I arrived at my very first triathlon with nutrition I had never tested before and was pretty much just hoping it was going to do the job. I had no gloves or socks and not because I left them at home, but because triathlete’s don’t have time for gloves and socks in transition, right? I have since decided this is something better left to the professionals! My blisters have blisters...
Everyone in my new club was smiling, joking and was amped for racing which was somewhat calming. I was helped into my brand spanking new wetsuit and wished good luck for the race. I was so relieved that I joined this amazing group of people; otherwise I don’t think I would have gotten into the water that day.
Unable to breathe in my wetsuit, as I stood at the start on the shores of a dam, which at this point looked more like a raging ocean in the gale force winds, the MC announced that NO ONE should attempt the swim “unless you are a confident swimmer”... So comforting, and NOT what one wants to hear before your first triathlon.

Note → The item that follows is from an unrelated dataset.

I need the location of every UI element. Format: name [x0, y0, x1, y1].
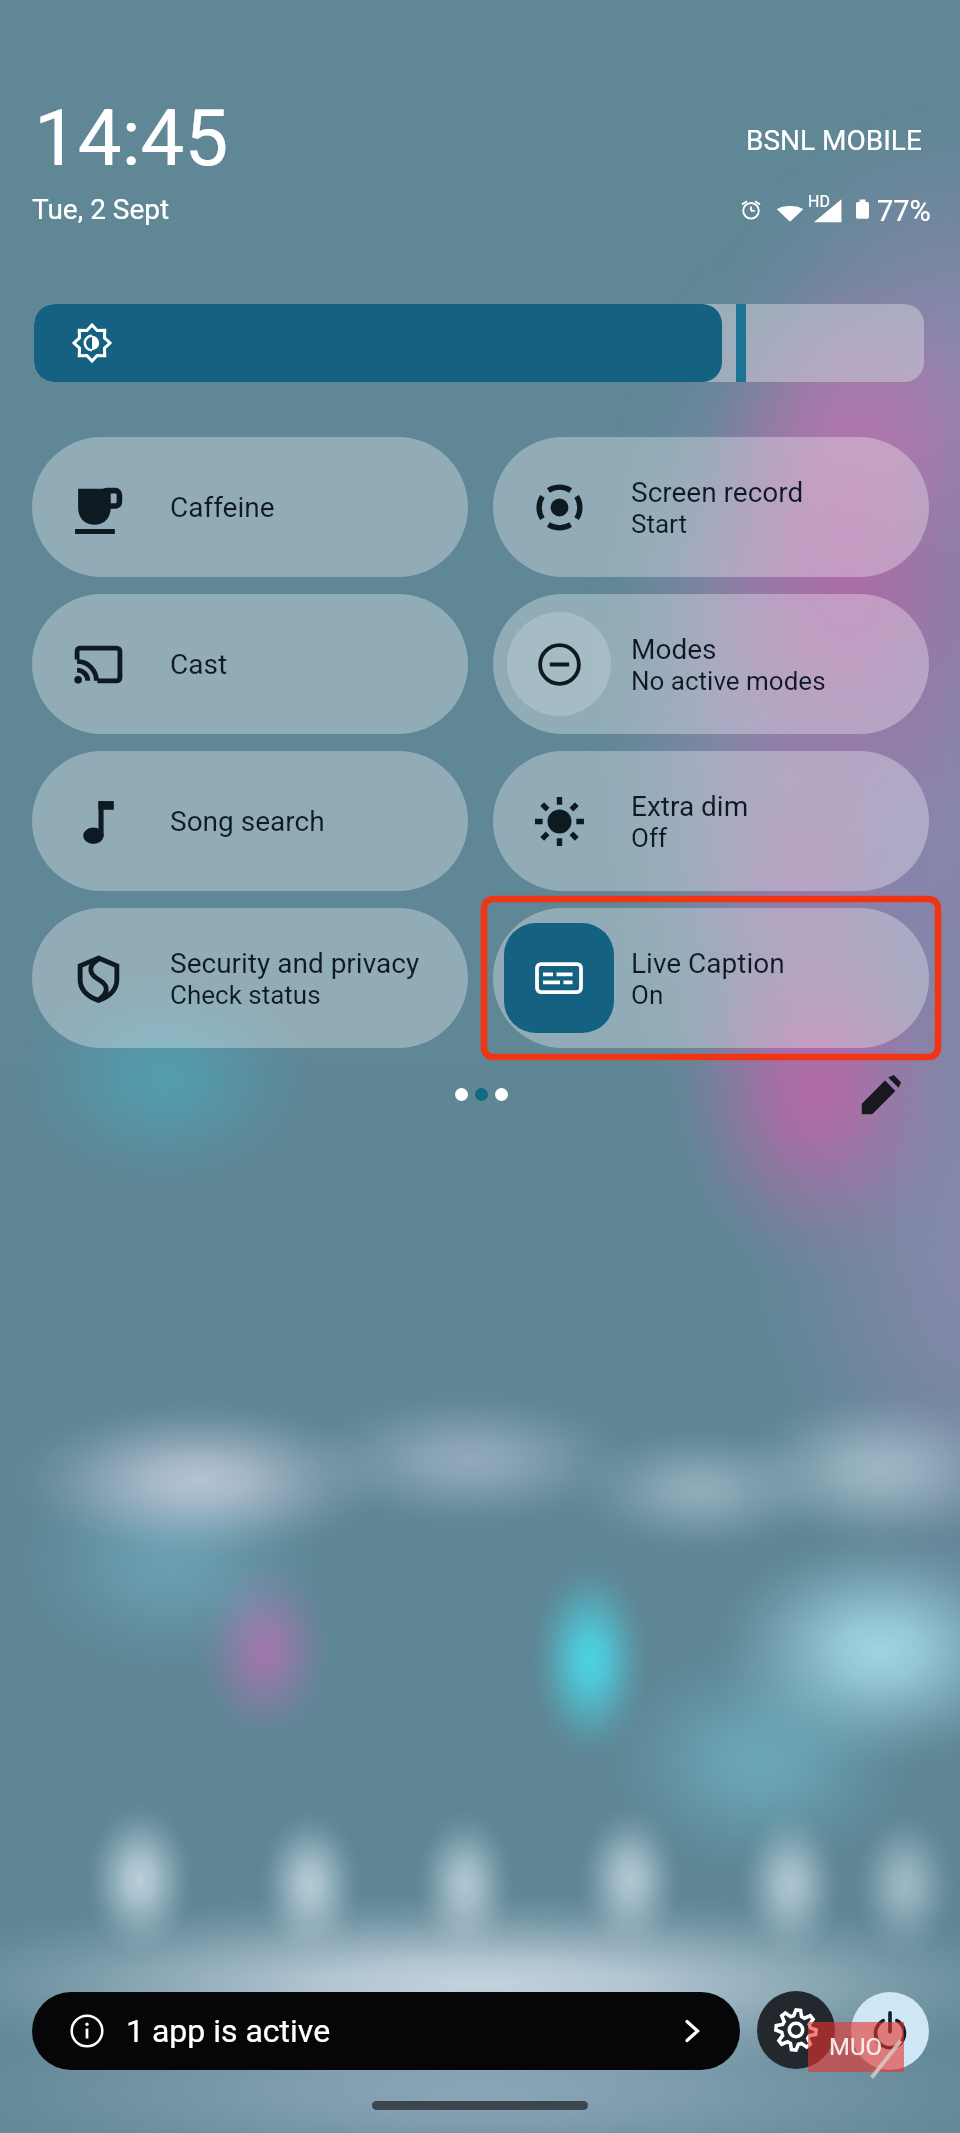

One thing I was starting to feel confident about was my nutrition; it was definitely starting to kick in. The pre-swim Gel I smashed had literally jolted my system into race mode while we stood in the water waiting. I was like a race horse in the starting blocks! I just prayed it was going to keep working long enough that I could get myself through the swim and onto the bike.
BOOM! The gun went off and the ladies dashed into the water! The first wave smashed me in the face but other than that wobbly start, I had a great swim! I may however have violated a few of my fellow female athletes...Sorry ladies; I haven’t learnt how to look forward while swimming just yet☺
Getting out of the water and being vertical again, made me feel a bit like a darted wild animal or an 80 year old with vertigo. Even more surprising was that I managed to find my bike amongst the hundreds of other bikes, which after such an eventful swim coupled with the dizziness, were all looking pretty much the same. I took my time getting ready for the bike leg, so not entirely sure why I didn't take socks with! I guess that’s why my coach later described it as my “tea party in transition”! ☺
Onto the bike we go… This was quiet the experience for me as it was only the fourth time I have ridden a bike in my life, having not ridden one as a child (that’s a story for another day). Even with my extremely limited riding experience, I really loved this leg of the race, despite the pumping wind which felt like I was doing a ride out at Cape Point in a South Easter. It really was an amazing feeling just to be out on the open road with a bunch of likeminded people, all battling the wind with me. On the return leg we hit the wind head on and it was at that point I began wishing I had not had that tequila on Friday night! ;)
The transition from the bike to the run was interesting since I hadn't done a brick run yet. Darted wild animal to legless drunk person. My legs were numb for about 5km! I drank every single coke I could get my hands on since I accidentally consumed every gel I had on me. In hindsight I am not really sure what made me think I needed MORE sugar on top of all of that! So, on my sugar high and close to turning myself into an instant diabetic, I finished off my run despite the blisters which at that stage were the size of R5 coins. Note to self: DON’T copy coach on everything! Pack socks.
As I crossed the finish line, I gave a little leap for joy, as I'd seen it done on social media and thought it would make an awesome photo... Uuuum! Sadly mine looks like I’ve tripped over the finish line ;)
Looking back on the race now and how nervous I was at the start line because of the terrible weather conditions, I am really glad I didn’t decide to pull out! If I can finish in those conditions, anything is possible… and hey, I had a blast along the away!